> _Exercise brief_: Pictures do not belong in the copy, so please give every entry below again exactly.
>>
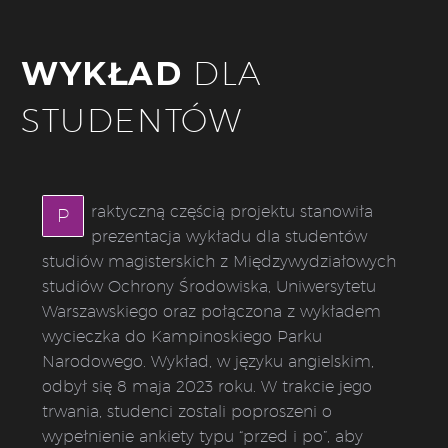
WYKŁAD
DLA
STUDENTÓW
raktyczną częścią projektu stanowiła
P
prezentacja wykładu dla studentów
studiów magisterskich z Międzywydziałowych
studiów Ochrony Środowiska, Uniwersytetu
Warszawskiego oraz połączona z wykładem
wycieczka do Kampinoskiego Parku
Narodowego. Wykład, w języku angielskim,
odbył się 8 maja 2023 roku. W trakcie jego
trwania, studenci zostali poproszeni o
wypełnienie ankiety typu “przed i po”, aby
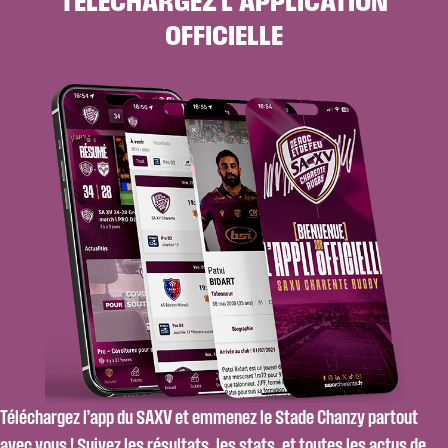
TÉLÉCHARGEZ L'APPLICATION
OFFICIELLE
Téléchargez l’app du SAXV et emmenez le Stade Chanzy partout
avec vous ! Suivez les résultats, les stats, et toutes les actus de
<<
> _Solved problem_:
WYKŁAD
DLA
STUDENTÓW
raktyczną częścią projektu stanowiła
P
prezentacja wykładu dla studentów
studiów magisterskich z Międzywydziałowych
studiów Ochrony Środowiska, Uniwersytetu
Warszawskiego oraz połączona z wykładem
wycieczka do Kampinoskiego Parku
Narodowego. Wykład, w języku angielskim,
odbył się 8 maja 2023 roku. W trakcie jego
trwania, studenci zostali poproszeni o
wypełnienie ankiety typu “przed i po”, aby
TÉLÉCHARGEZ L'APPLICATION
OFFICIELLE
Téléchargez l’app du SAXV et emmenez le Stade Chanzy partout
avec vous ! Suivez les résultats, les stats, et toutes les actus de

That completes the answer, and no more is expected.